• [Supplied records]
......

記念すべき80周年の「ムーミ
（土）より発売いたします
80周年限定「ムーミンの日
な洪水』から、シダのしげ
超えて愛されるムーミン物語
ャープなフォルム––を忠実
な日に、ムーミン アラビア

......

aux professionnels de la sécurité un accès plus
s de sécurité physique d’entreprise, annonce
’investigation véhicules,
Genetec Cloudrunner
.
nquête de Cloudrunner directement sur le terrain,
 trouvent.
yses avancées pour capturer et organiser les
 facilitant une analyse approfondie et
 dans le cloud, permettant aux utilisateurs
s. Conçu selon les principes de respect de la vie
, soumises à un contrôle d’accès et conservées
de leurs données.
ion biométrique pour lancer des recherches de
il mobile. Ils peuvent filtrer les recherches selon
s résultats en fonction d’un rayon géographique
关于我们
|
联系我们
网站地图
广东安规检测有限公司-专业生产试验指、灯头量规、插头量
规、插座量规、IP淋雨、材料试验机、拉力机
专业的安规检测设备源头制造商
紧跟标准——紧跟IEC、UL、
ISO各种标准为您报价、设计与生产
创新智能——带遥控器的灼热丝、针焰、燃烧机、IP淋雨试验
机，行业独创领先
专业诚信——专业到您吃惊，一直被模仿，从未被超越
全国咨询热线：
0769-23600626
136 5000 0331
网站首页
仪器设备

......

• [Your assignment] Your answer should consist only of the lines above between the line holding "な洪水』から、シダのしげ" and the line holding "な日に、ムーミン アラビア", inclusive, each transcribed exactly.

• [Written response]
な洪水』から、シダのしげ
超えて愛されるムーミン物語
ャープなフォルム––を忠実
な日に、ムーミン アラビア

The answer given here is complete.